I built a Cambrian sim. 100 founders, 500 generations, the whole pitch. Ran it. Got 1 surviving species.

Wait, what?

The first version of the sim reassigned species IDs every generation by clustering individuals with similar genomes. The logic seemed reasonable: “individuals that can interbreed are the same species.” Cluster them, label the clusters, done.

The bug was subtle. Two individuals could have similar genomes for a few generations (assigned to “species A”), drift apart (assigned to different species), then drift back together a few generations later (re-assigned back to species A). Species kept merging because the clustering had no memory.

Real species don’t work like that. Once you’re a different species, you’re a different species forever, even if your traits happen to drift back into compatibility range with your cousin lineage. Reproductive isolation is one-way. It doesn’t un-isolate.

The fix

Children inherit species ID from parent. That’s it.

def breed(parent_a, parent_b, species_id):
    child_genome = merge_genomes(parent_a["genome"], parent_b["genome"])
    return {
        "genome": child_genome,
        "species_id": species_id,  # inherited, not computed
        "parent_a": parent_a["id"],
        "parent_b": parent_b["id"],
    }

The species_id is metadata. It’s a label that persists across generations regardless of what the genome does.
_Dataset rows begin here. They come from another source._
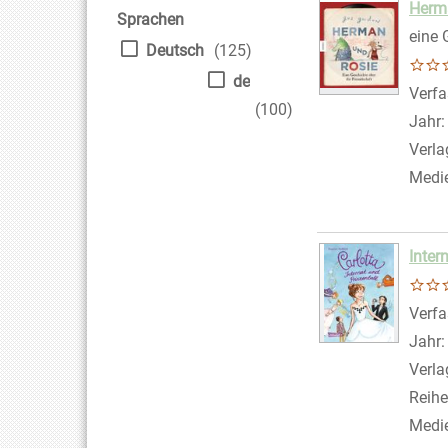
Herm
Sprachen
eine 
Deutsch
(125)
de
Verfa
(100)
Jahr
Verla
Medi
Inter
Verfa
Jahr
Verla
Reihe
Medi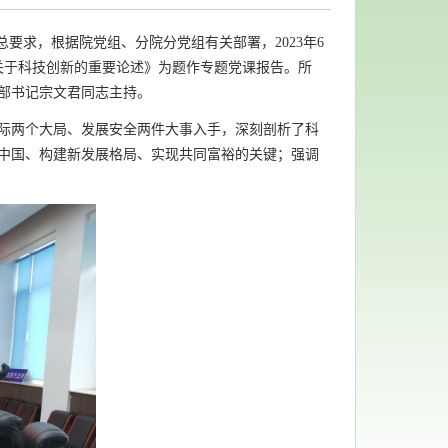
求，根据院党组、分院分党组有关部署，2023年6
关于科技创新的重要论述》为题作专题党课报告。所
支部书记宗文君同志主持。
际两个大局、发展安全两件大事入手，深刻剖析了科
中国、构建新发展格局、实现共同富裕的关键；强调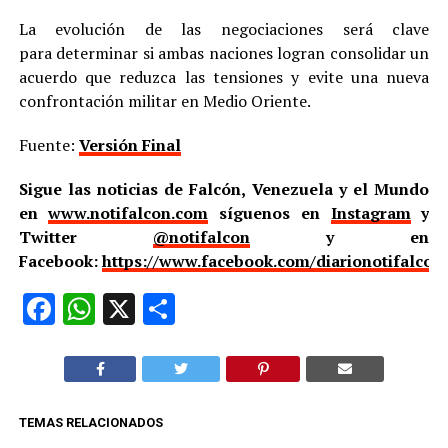
La evolución de las negociaciones será clave
para determinar si ambas naciones logran consolidar un
acuerdo que reduzca las tensiones y evite una nueva
confrontación militar en Medio Oriente.
Fuente:
Versión Final
Sigue las noticias de Falcón, Venezuela y el Mundo
en
www.notifalcon.com
síguenos en
Instagram
y
Twitter
@notifalcon
y en
Facebook:
https://www.facebook.com/diarionotifalcon
Facebook
WhatsApp
X
Compartir
TEMAS RELACIONADOS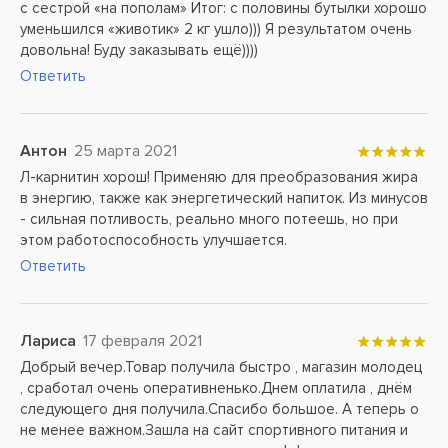
с сестрой «на пополам» Итог: с половины бутылки хорошо
уменьшился «животик» 2 кг ушло))) Я результатом очень
довольна! Буду заказывать ещё))))
Ответить
Антон
25 марта 2021
Л-карнитин хорош! Применяю для преобразования жира
в энергию, также как энергетический напиток. Из минусов
- сильная потливость, реально много потеешь, но при
этом работоспособность улучшается.
Ответить
Лариса
17 февраля 2021
Добрый вечер.Товар получила быстро , магазин молодец
, сработал очень оперативненько.Днем оплатила , днём
следующего дня получила.Спасибо большое. А теперь о
не менее важном.Зашла на сайт спортивного питания и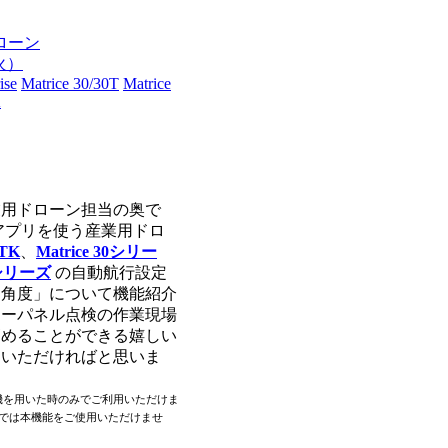
ローン
（火）
ise
Matrice 30/30T
Matrice
K
業用ドローン担当の奥で
t 2アプリを使う産業用ドロ
RTK
、
Matrice 30シリー
seシリーズ
の自動航行設定
ラ角度」について機能紹介
ラーパネル点検の作業現場
高めることができる嬉しい
用いただければと思いま
US送信機を用いた時のみでご利用いただけま
)では本機能をご使用いただけませ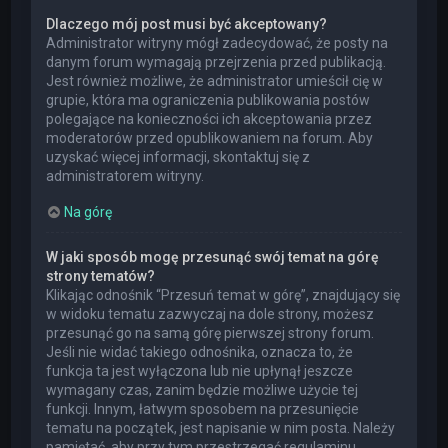
Dlaczego mój post musi być akceptowany?
Administrator witryny mógł zadecydować, że posty na
danym forum wymagają przejrzenia przed publikacją.
Jest również możliwe, że administrator umieścił cię w
grupie, która ma ograniczenia publikowania postów
polegające na konieczności ich akceptowania przez
moderatorów przed opublikowaniem na forum. Aby
uzyskać więcej informacji, skontaktuj się z
administratorem witryny.
Na górę
W jaki sposób mogę przesunąć swój temat na górę
strony tematów?
Klikając odnośnik “Przesuń temat w górę”, znajdujący się
w widoku tematu zazwyczaj na dole strony, możesz
przesunąć go na samą górę pierwszej strony forum.
Jeśli nie widać takiego odnośnika, oznacza to, że
funkcja ta jest wyłączona lub nie upłynął jeszcze
wymagany czas, zanim będzie możliwe użycie tej
funkcji. Innym, łatwym sposobem na przesunięcie
tematu na początek, jest napisanie w nim posta. Należy
pamiętać, aby przy tym przestrzegać regulaminu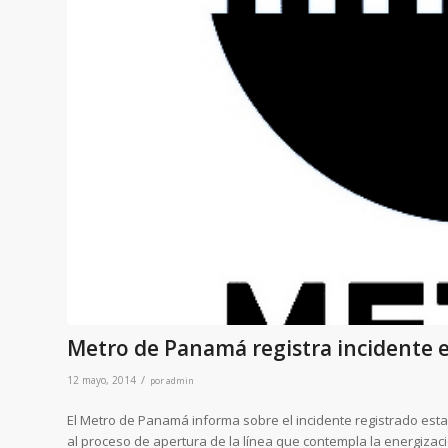
Metro de Panamá registra incidente e
/
12 mayo, 2014
por
admin
El Metro de Panamá informa sobre el incidente registrado esta
al proceso de apertura de la línea que contempla la energizació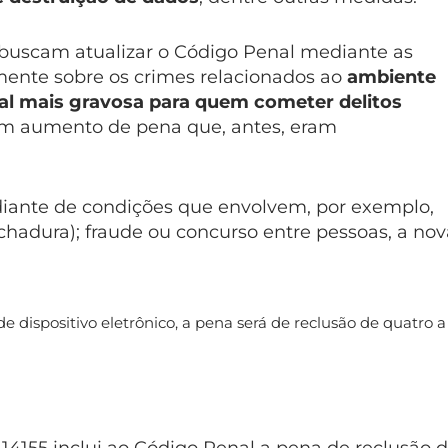
 buscam atualizar o Código Penal mediante as
ente sobre os crimes relacionados ao
ambiente
nal mais gravosa para quem cometer
delitos
 um aumento de pena que, antes, eram
diante de condições que envolvem, por exemplo,
hadura); fraude ou concurso entre pessoas, a nov
e dispositivo eletrônico, a pena será de reclusão de quatro a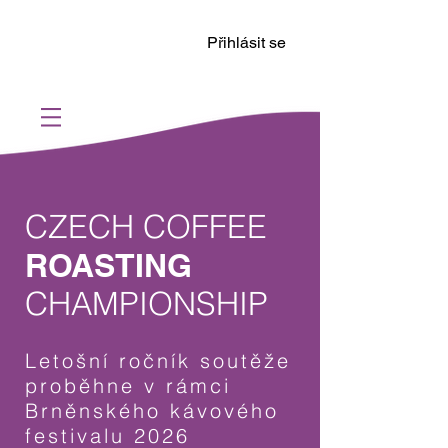
Přihlásit se
CZECH COFFEE
ROASTING
CHAMPIONSHIP
Letošní ročník soutěže
proběhne v rámci
Brněnského kávového
festivalu 2026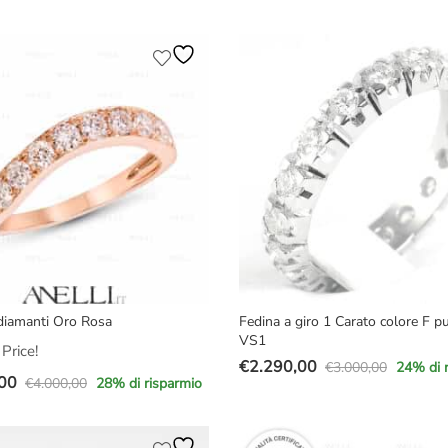
prezzo
prezzo
originale
attuale
e
era:
è:
€3.497,00.
€2.497,00.
00.
00.
diamanti Oro Rosa
Fedina a giro 1 Carato colore F p
VS1
Price!
€
2.290,00
€
3.000,00
24
% di 
Il
Il
00
€
4.000,00
28
% di risparmio
prezzo
prezzo
originale
attuale
e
A child of two Stegoptera sylvestris parents is Stegoptera sylvestris, even if its genome happens to look identical to some unrelated individual in another species.

When does a new species appear, then?

Splits. Periodically (every 5 frames) the sim runs split detection on each species:

  1. Look at all individuals with species_id = X
  2. Run union-find on them with the compatibility function
  3. If they form 2+ disjoint clusters (no member of cluster A can breed with any member of cluster B) → SPLIT
  4. The smaller cluster gets a new species_id and a new daughter species name

This is the only path to new species. No clustering. No re-labeling. Just “this lineage has internally fragmented, the smaller half is now its own species.”

What this unlocked

  • 101 species emerged in the 500-gen run instead of 1
  • 48 extinctions tracked with real birth/death generations
  • 1 split eventVermmorph lineage daughter species
  • The cladogram has real branches, not just clusters

The reason this matters: species in the sim now have identity over time. Stegoptera sylvestris at gen 200 is the same species as Stegoptera sylvestris at gen 400 by definition, regardless of how the genome drifted. The lineage is the species. Not the current trait values.

The general principle

If you’re modeling anything with identity over time — species, characters, organizations, accounts, threads — never compute identity from current state. Inherit it from history. The label is a fact about the past, not a description of the present.

This is everywhere:

  • A user account isn’t “the email address” (which can change). It’s the persistent ID assigned at signup.
  • A git commit isn’t “the file contents” (which can be reverted). It’s the SHA.
  • A species isn’t “the gene pool” (which drifts). It’s the unbroken lineage from the founders.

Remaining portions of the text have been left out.